Lewandowski ve Zidane- Blackburn Rovers: İngiliz kulübünün avucundan kaçırdığı iki isim muhtemel ki kulübün de kaderini çizdi. Bordeaux formasını giyerken yıldızı parlayan Fransız efsane Zidane'ı alma fırsatları varken "Elimizde Sherwood varken Zidane'ı ne yapalım?" diyen dönemin başkanı Jack Walker'ın bu eşsiz öngörüsü (!) sayesinde, Zidane önce Juventus'un oradan da Real Madrid'in yolunu tuttu. Lewandowski ise biraz kaderin oyunuydu. Bayern Münih'in golcüsü, dört yıl önce henüz Polonya'da oynarken 4.2 milyon sterline İngiliz kulübüyle anlaştı. Ancak tüm Avrupa'yı uçuşa yasak bölge haline getiren İzlanda'daki yanardağ patlaması nedeniyle Ada'ya uçamadı. Anlaşma suya düştü, Lewandowski de Avrupa futboluna damgasını vuracağı Dormund'un yolunu tuttu.
TEDAVİ MASRAFI FAZLA GELİNCE...
Messi-River Plate: Arjantin'in en köklü kulüplerinden River Plate, bugünlerde rekorlarına yenilerini eklemekle meşgul küçük devam adamı, henüz Newell's Old Boys'ta oynarken transfer etme şansına sahipti. Fakat Messi'nin ayda 900 dolarlık hormon tedavisi masrafları gözlerinde büyüyünce son anda vazgeçtiler. Messi de daha sonra efsane statüsüne ulaşacağı Barcelona'ya gelip, tedavi borcunu misliyle ödedi.
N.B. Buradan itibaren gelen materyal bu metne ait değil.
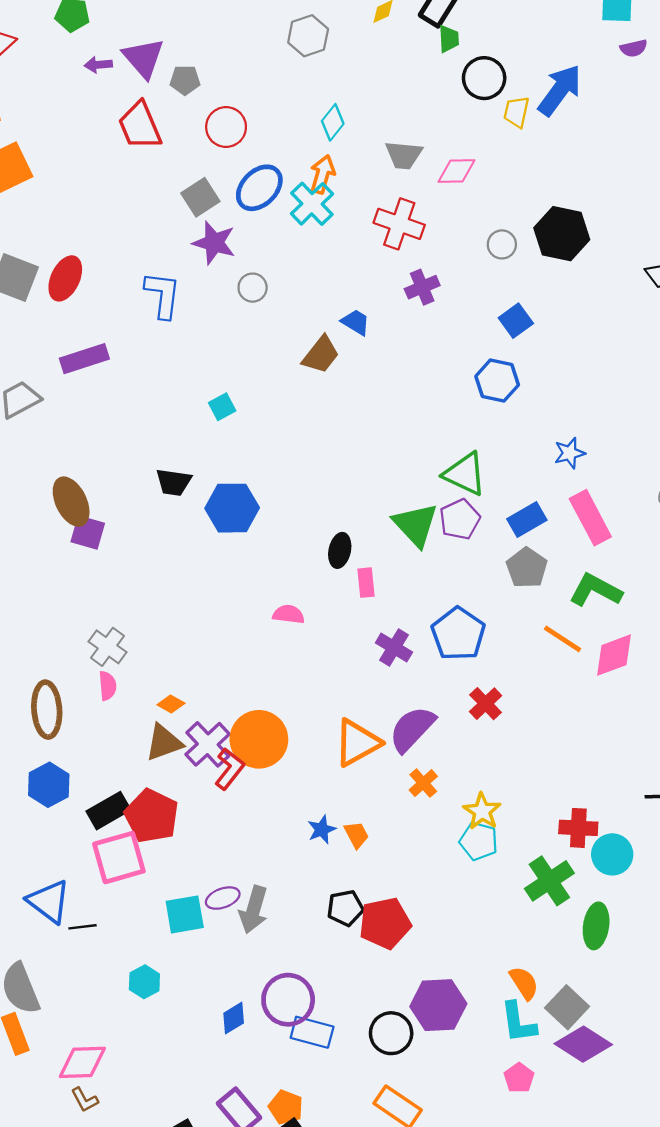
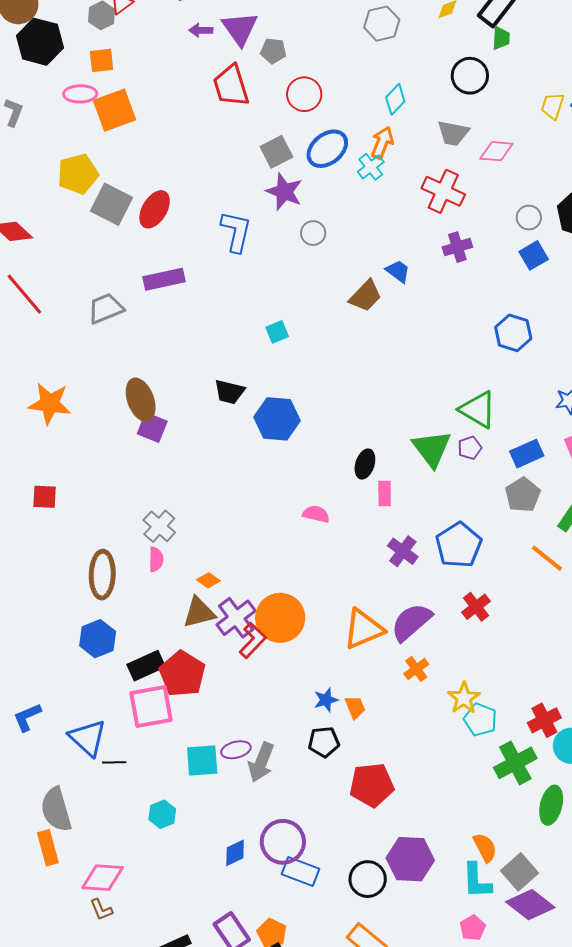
black circle: (484, 78) -> (470, 76), moved
cyan cross: (312, 204) -> (371, 167), size x0.7
blue square: (516, 321) -> (534, 255), moved
purple pentagon: (460, 519) -> (470, 448), size x0.7
red cross: (578, 828) -> (544, 720), turned -36
cyan pentagon: (479, 841) -> (480, 720), moved
black pentagon: (345, 908) -> (324, 742), moved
Roy Keane-Blackburn Rovers: İşte bir Blackburn klasiği daha... İrlandalı unutulmaz orta saha oyuncusu Roy Keane şu sıralar, piyasaya sürdüğü biyografisinden pasajlarla gündemde. Fakat 1993 yılında Nottingham Forest'tan ayrılıp, o hatıraların büyük kısmına ev sahipliği yapan Manchester United'a gitmeden önce Blackburn'le anlaşmanın eşiğine gelmişti. Ancak menajer Kenny Dalglish, kalan son pürüzleri bir pazartesi günü gidermeyi planlamış, bir kez daha devreye giren Alex Ferguson, Keane'i Kırmızı Şeytanlar'a kazandırmıştı.
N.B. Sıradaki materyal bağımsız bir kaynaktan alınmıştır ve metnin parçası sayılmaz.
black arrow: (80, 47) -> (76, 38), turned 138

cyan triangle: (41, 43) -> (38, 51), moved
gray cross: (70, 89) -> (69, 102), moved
Paul Gascoigne-Manchester United: 1987-88 sezonunda Newcastle formasıyla yıldızı hepten parlayan Gazza, Tottenham ve Manchester'dan teklif almış, biraz da Manchester'in 80'lerin sonlarındaki 'düşük profilli' görüntüsüne kanıp tercihini son anda Londra kulübünden yana kullanmıştı. 90'lı yıllarda hem Premier Lig'i hem de Avrupa'yı domine eden Manchester kadrosuyla ve Ferguson gibi bir büyük 'eğitmen'le çalışma fırsatını da kaçırmış oldu. Kimbilir, şu sıralar alkolizmle boğuşan orta saha maestrosu için hayat belki de çok daha farklı bir yol izleyecekti.